Records from a data collection

——

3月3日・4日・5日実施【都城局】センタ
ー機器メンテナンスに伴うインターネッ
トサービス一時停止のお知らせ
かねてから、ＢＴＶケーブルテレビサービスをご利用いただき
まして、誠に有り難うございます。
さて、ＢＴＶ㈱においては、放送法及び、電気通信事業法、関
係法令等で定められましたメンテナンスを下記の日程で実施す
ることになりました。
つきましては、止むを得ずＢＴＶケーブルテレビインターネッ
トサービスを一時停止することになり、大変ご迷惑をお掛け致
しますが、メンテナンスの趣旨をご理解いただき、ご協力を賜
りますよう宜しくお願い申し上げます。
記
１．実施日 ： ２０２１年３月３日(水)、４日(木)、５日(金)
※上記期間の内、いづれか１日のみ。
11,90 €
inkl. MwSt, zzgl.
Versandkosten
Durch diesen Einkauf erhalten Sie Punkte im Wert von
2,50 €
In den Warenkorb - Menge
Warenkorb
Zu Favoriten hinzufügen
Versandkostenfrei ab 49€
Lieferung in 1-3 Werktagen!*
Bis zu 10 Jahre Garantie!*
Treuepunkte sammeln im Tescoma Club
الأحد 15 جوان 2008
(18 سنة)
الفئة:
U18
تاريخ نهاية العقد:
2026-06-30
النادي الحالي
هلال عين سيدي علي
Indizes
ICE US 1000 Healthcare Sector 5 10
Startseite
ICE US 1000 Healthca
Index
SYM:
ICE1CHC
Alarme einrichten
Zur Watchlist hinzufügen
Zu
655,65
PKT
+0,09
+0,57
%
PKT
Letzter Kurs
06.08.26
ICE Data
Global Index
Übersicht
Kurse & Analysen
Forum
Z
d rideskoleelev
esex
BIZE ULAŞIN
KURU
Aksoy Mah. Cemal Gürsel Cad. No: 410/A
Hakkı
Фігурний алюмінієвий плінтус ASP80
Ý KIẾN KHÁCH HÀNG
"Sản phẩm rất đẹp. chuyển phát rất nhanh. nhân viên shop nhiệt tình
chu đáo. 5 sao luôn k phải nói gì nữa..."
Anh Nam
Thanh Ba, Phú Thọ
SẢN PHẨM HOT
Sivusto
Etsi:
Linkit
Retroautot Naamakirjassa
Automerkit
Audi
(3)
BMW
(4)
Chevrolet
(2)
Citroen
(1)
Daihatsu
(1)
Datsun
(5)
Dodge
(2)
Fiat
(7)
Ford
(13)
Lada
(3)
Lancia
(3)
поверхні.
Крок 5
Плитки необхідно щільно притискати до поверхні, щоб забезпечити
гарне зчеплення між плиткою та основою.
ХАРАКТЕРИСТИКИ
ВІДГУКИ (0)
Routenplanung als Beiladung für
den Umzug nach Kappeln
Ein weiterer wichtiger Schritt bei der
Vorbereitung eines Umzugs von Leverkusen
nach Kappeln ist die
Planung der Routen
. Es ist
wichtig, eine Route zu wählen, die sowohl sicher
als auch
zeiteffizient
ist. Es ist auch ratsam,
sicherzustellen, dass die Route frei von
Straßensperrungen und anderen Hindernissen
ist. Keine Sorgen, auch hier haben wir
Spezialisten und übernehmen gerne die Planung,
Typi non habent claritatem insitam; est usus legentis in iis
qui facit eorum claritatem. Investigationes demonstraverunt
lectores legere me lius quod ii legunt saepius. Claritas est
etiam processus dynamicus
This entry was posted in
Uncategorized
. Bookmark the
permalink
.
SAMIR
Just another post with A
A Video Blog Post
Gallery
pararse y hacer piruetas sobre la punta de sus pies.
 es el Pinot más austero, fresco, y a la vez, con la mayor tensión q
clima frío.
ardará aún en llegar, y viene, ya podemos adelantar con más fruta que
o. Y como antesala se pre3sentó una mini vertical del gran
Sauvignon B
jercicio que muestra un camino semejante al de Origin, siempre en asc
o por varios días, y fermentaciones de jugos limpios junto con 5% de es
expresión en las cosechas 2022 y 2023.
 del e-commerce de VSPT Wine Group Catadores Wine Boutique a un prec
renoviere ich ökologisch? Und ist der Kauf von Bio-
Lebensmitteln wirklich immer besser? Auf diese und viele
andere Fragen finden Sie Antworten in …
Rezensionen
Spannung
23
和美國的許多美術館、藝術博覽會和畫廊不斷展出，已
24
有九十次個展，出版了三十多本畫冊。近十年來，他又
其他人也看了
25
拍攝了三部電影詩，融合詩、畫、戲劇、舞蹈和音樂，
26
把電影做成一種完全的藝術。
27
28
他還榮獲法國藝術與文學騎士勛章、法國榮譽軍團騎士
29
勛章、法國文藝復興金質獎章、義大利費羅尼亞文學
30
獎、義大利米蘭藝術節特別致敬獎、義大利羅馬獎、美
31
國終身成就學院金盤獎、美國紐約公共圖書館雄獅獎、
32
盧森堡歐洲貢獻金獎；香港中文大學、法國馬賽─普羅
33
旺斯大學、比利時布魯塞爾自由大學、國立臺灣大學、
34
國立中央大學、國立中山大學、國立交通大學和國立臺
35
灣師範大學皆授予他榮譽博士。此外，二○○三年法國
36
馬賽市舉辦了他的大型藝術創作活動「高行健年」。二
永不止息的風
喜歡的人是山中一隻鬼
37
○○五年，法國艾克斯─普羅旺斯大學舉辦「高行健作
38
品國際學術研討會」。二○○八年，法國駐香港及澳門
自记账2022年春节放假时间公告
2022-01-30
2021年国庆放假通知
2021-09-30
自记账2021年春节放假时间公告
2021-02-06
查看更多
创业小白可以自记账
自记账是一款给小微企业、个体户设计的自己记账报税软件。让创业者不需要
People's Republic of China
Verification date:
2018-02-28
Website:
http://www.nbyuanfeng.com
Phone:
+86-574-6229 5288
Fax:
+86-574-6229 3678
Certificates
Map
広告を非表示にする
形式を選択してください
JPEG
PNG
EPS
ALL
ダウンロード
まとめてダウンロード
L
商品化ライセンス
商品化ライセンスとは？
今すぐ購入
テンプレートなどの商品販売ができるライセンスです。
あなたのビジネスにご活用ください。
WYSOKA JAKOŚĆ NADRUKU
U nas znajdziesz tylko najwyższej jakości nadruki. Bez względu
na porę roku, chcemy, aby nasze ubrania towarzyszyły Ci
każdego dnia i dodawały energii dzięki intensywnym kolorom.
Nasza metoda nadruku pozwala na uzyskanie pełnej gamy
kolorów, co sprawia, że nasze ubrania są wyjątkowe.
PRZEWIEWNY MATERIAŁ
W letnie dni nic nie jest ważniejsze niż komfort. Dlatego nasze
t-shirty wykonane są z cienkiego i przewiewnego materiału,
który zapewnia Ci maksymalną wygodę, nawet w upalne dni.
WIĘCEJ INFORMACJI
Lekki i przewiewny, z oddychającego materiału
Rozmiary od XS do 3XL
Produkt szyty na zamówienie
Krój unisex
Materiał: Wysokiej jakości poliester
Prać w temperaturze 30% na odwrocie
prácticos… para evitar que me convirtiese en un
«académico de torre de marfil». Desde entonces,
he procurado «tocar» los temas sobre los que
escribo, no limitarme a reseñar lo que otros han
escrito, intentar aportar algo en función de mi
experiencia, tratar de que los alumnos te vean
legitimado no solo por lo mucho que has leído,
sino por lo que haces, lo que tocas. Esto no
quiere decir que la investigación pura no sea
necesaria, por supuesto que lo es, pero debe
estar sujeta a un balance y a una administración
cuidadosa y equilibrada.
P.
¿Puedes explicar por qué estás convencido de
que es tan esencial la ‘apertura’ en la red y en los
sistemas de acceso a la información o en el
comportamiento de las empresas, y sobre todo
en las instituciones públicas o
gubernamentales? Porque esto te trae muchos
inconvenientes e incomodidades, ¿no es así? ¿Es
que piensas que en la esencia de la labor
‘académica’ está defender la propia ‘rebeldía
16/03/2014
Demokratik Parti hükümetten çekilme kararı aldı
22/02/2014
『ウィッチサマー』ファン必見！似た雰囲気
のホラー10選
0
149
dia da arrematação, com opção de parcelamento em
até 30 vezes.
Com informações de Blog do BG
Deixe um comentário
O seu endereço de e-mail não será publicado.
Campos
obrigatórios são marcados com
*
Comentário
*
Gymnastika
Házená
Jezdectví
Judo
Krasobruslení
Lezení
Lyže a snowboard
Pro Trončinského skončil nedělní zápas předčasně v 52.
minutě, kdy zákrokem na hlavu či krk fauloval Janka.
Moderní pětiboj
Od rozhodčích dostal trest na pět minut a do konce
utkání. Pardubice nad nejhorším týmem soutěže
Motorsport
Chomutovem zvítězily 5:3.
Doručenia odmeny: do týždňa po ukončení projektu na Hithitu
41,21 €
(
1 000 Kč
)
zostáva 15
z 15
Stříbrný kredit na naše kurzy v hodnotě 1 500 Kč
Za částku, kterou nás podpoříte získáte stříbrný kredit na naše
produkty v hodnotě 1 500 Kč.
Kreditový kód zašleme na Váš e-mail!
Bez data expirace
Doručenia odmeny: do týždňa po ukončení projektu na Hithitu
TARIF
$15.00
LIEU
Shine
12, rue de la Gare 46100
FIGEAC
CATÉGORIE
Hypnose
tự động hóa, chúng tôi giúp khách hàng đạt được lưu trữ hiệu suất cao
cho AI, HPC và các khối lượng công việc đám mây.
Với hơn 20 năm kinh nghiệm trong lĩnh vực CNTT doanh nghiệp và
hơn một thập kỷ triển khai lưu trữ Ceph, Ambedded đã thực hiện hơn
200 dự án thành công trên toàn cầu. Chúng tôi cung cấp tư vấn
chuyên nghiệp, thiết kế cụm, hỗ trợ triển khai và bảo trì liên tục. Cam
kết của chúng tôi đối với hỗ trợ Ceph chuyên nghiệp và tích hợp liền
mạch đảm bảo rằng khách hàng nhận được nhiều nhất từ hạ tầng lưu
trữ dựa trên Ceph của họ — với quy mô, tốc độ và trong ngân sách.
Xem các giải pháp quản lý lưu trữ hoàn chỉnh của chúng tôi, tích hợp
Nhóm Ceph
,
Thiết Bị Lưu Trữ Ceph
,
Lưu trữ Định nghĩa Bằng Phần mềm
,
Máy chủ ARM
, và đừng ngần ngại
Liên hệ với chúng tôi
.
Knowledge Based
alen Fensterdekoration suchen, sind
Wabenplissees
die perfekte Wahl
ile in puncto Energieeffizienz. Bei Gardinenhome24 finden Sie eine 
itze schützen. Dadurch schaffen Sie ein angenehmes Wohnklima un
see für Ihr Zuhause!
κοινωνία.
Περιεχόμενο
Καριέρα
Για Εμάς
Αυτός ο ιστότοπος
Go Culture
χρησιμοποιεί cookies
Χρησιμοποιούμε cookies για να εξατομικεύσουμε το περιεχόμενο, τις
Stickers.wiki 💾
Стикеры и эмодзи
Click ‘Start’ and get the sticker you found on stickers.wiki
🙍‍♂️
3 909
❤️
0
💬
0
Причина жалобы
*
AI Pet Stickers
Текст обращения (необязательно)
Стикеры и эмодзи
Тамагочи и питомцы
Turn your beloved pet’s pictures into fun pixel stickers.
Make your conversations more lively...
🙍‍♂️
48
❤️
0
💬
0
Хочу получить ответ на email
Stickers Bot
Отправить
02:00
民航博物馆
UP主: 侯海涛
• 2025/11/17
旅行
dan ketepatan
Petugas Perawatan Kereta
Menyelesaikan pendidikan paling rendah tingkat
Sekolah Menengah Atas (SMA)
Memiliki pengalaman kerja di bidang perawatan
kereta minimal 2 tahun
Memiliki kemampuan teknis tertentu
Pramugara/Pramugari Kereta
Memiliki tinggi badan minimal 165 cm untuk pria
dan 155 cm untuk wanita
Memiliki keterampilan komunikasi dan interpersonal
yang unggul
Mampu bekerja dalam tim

——

Please report every line in the entries above that holds the string "поверхні".

SOLVED PROBLEM.
поверхні.
Плитки необхідно щільно притискати до поверхні, щоб забезпечити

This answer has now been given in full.